Voilà
un slogan anarchiste bien connu : « Ni Dieu, ni
maître ». À l'origine, c'était le titre d'un journal
fondé et dirigé par Auguste Blanqui en 1880. C'est l'emblème du
refus de l'autorité et de l'insoumission. C'est aussi le titre d'une
chanson de Léo Ferré qu'il a enregistré sous deux versions, la
première de 1965, la seconde, plus grave et solennelle, de 1973. La
chanson raconte les derniers moments d'un condamné à mort,
condamné, on le suppose, on le devine, pour des faits d'anarchisme.
La chanson de Ferré se termine par cette profession de foi :
« Cette parole d’Évangile
Qui
fait plier les imbéciles
Et
qui met dans l'horreur civile
De
la noblesse et puis du style
Ce
cri qui n'a pas la rosette
Cette
parole de prophète
Je
la revendique et vous souhaite
Ni
Dieu ni maître »
Ce
qui est intéressant dans ce dernier couplet, c'est que ce slogan
pourtant très anti-clérical qu'est « Ni Dieu, ni maître »
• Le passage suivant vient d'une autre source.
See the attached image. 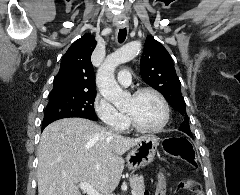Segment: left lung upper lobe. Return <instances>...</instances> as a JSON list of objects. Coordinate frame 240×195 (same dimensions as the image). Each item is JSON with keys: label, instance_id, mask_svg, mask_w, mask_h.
<instances>
[{"label": "left lung upper lobe", "instance_id": "obj_1", "mask_svg": "<svg viewBox=\"0 0 240 195\" xmlns=\"http://www.w3.org/2000/svg\"><path fill=\"white\" fill-rule=\"evenodd\" d=\"M140 70L142 79L159 91L167 102L183 117L179 130L192 136L186 104L181 93V83L173 66V59L164 46L148 36L141 57Z\"/></svg>", "mask_w": 240, "mask_h": 195}]
</instances>
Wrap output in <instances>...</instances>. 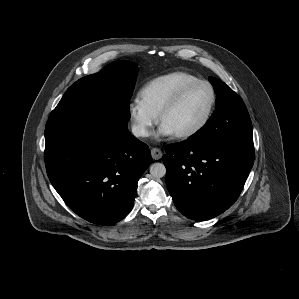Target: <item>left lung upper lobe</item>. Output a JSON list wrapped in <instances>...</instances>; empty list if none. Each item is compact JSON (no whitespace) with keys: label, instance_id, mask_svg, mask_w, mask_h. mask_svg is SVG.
<instances>
[{"label":"left lung upper lobe","instance_id":"5c2ea615","mask_svg":"<svg viewBox=\"0 0 299 299\" xmlns=\"http://www.w3.org/2000/svg\"><path fill=\"white\" fill-rule=\"evenodd\" d=\"M214 87L216 108L197 133L189 137L196 142H253L252 123L243 100L228 85L209 77Z\"/></svg>","mask_w":299,"mask_h":299}]
</instances>
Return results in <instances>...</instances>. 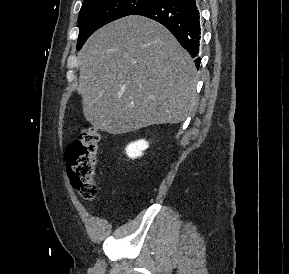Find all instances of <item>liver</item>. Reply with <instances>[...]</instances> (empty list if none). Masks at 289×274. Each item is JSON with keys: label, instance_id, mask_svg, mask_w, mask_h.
<instances>
[{"label": "liver", "instance_id": "liver-1", "mask_svg": "<svg viewBox=\"0 0 289 274\" xmlns=\"http://www.w3.org/2000/svg\"><path fill=\"white\" fill-rule=\"evenodd\" d=\"M86 120L109 134L177 124L193 110L190 54L161 24L131 15L97 30L78 53Z\"/></svg>", "mask_w": 289, "mask_h": 274}]
</instances>
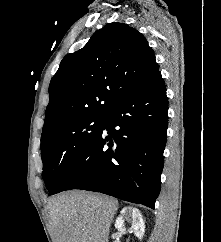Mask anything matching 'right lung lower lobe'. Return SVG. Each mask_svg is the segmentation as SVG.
I'll use <instances>...</instances> for the list:
<instances>
[{
  "label": "right lung lower lobe",
  "mask_w": 221,
  "mask_h": 242,
  "mask_svg": "<svg viewBox=\"0 0 221 242\" xmlns=\"http://www.w3.org/2000/svg\"><path fill=\"white\" fill-rule=\"evenodd\" d=\"M167 113L165 83L158 71L103 114L100 132L73 160L50 195L82 189L154 209L164 164Z\"/></svg>",
  "instance_id": "obj_1"
}]
</instances>
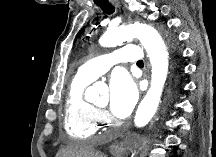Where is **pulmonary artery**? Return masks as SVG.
Listing matches in <instances>:
<instances>
[{"label":"pulmonary artery","instance_id":"e3ab8cb5","mask_svg":"<svg viewBox=\"0 0 216 157\" xmlns=\"http://www.w3.org/2000/svg\"><path fill=\"white\" fill-rule=\"evenodd\" d=\"M143 54L136 45H127L108 54L94 57L82 64L77 75L86 80H94L106 73L113 65L123 62L140 61Z\"/></svg>","mask_w":216,"mask_h":157}]
</instances>
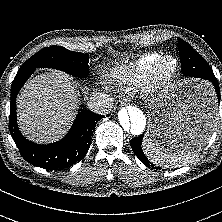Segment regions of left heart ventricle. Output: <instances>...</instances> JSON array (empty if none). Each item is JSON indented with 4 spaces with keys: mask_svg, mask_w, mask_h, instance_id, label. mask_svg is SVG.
I'll return each instance as SVG.
<instances>
[{
    "mask_svg": "<svg viewBox=\"0 0 222 222\" xmlns=\"http://www.w3.org/2000/svg\"><path fill=\"white\" fill-rule=\"evenodd\" d=\"M171 67H172V62H166L163 66V71L167 72L171 69Z\"/></svg>",
    "mask_w": 222,
    "mask_h": 222,
    "instance_id": "left-heart-ventricle-1",
    "label": "left heart ventricle"
}]
</instances>
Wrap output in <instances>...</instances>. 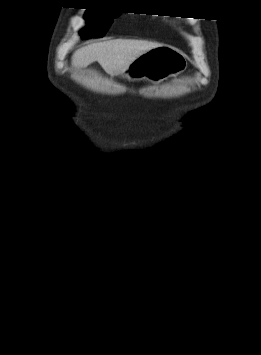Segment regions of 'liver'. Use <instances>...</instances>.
<instances>
[{"instance_id":"liver-1","label":"liver","mask_w":261,"mask_h":355,"mask_svg":"<svg viewBox=\"0 0 261 355\" xmlns=\"http://www.w3.org/2000/svg\"><path fill=\"white\" fill-rule=\"evenodd\" d=\"M159 46V43L133 39L94 43L75 51L72 62L79 69L98 61L108 74L122 73L140 55Z\"/></svg>"}]
</instances>
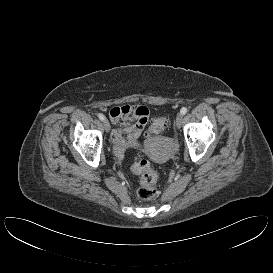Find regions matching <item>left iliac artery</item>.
<instances>
[{"mask_svg":"<svg viewBox=\"0 0 273 273\" xmlns=\"http://www.w3.org/2000/svg\"><path fill=\"white\" fill-rule=\"evenodd\" d=\"M187 111H188L187 107H183L180 112L182 115H185Z\"/></svg>","mask_w":273,"mask_h":273,"instance_id":"obj_1","label":"left iliac artery"}]
</instances>
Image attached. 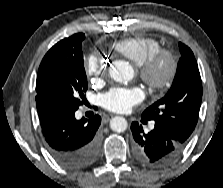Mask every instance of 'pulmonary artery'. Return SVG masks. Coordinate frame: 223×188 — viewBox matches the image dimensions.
Returning <instances> with one entry per match:
<instances>
[{
	"mask_svg": "<svg viewBox=\"0 0 223 188\" xmlns=\"http://www.w3.org/2000/svg\"><path fill=\"white\" fill-rule=\"evenodd\" d=\"M150 127L153 128L154 127V124H151Z\"/></svg>",
	"mask_w": 223,
	"mask_h": 188,
	"instance_id": "obj_1",
	"label": "pulmonary artery"
}]
</instances>
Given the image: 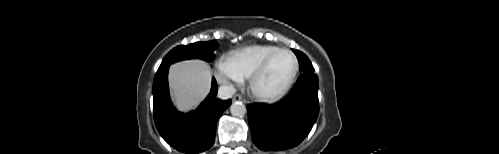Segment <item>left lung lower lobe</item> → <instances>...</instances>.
Segmentation results:
<instances>
[{"instance_id": "obj_1", "label": "left lung lower lobe", "mask_w": 499, "mask_h": 154, "mask_svg": "<svg viewBox=\"0 0 499 154\" xmlns=\"http://www.w3.org/2000/svg\"><path fill=\"white\" fill-rule=\"evenodd\" d=\"M253 143L264 151H280L300 144L319 113L318 77L303 72L290 93L273 105L249 104Z\"/></svg>"}]
</instances>
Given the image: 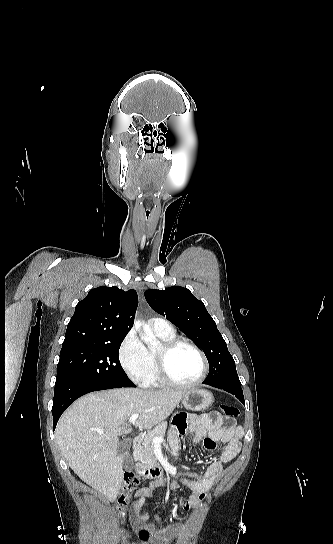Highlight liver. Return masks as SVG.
Returning a JSON list of instances; mask_svg holds the SVG:
<instances>
[{
	"label": "liver",
	"instance_id": "obj_1",
	"mask_svg": "<svg viewBox=\"0 0 333 544\" xmlns=\"http://www.w3.org/2000/svg\"><path fill=\"white\" fill-rule=\"evenodd\" d=\"M187 392L121 388L87 394L76 400L58 421L55 438L70 468L110 502L116 500L123 476L118 436L139 414L135 427L152 428L165 420Z\"/></svg>",
	"mask_w": 333,
	"mask_h": 544
}]
</instances>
est décrit par Léo Ferré comme une « parole d’Évangile
». C'est intéressant, parce que le Dieu qui figure dans
ce slogan n'est peut-être pas Dieu en lui-même, mais l'idée de
Dieu qui justifie un système hiérarchique avec des maîtres et des
esclaves, les maîtres justifiant leur pouvoir et leur autorité en
invoquant le sacré pour expliquer leur statut de maître et de
dominant dans le système social. En fait, la formule « Ni
dieu, ni maître » indique, il me semble, que le maître a
toujours besoin d'une Idée transcendante pour justifier sa maîtrise,
sa domination. Cette idée peut évidemment être Dieu, et au XIXème
siècle, l’Église avait encore un pouvoir énorme sur les
consciences, même si le siècle des Lumières avait sérieusement
commencé à ébranler l'édifice religieux. Et le problème de ce
pouvoir spirituel, c'est précisément qu'il est très peu spirituel
justement : ce pouvoir spirituel se met très souvent au service
du pouvoir politique et de la classe dominante. Rejeter Dieu, c'est
ici rejeter de manière véhémente les idées et les concepts qui
vont justifier la domination, ces idées qui fabriquent des maîtres
et des esclaves. En fait, cela n'a pas de sens de contester le maître
si on ne conteste pas le système d'idée qui permet et justifie une
domination injuste ainsi que l'existence même de ce 0aître. Au
XIXème siècle, cette idée transcendante qui justifiait
la structure de la domination était essentiellement Dieu, mais Dieu
n'est pas la seule icône qui justifie la prise de pouvoir : la
Nation, la Patrie, le Parti, le Marché sont des idées qui peuvent
tout autant à servir l'exploitation de l'Homme par l'Homme.
C'est
pourquoi je pense qu'il ne suffit pas de se proclamer anarchiste pour
l'être réellement. On se peut promener dans des manifestations avec
sa petite banderole noire, voire se mettre à tout casser devant les
brigades anti-émeutes aux aguets, impatientes de délivrer des coups
de matraques et d'activer les auto-pompes, mais cela ne veut pas dire
qu'on en a fini avec les jeux de pouvoir et de domination. On peut
clamer des slogans anarchistes dans la rue et se comporter en petit
tyran à domicile. Nos relations sociales sont tellement teintées de
ces rapports de pouvoir et de domination que cela demande un travail
important sur soi-même pour se détacher de ces processus de
contrôle d'autrui.
Pour
moi, c'est une ascèse, voire un sacerdoce d'abandonner ces processus
hiérarchiques ainsi que cette volonté insatiable de dominer autrui.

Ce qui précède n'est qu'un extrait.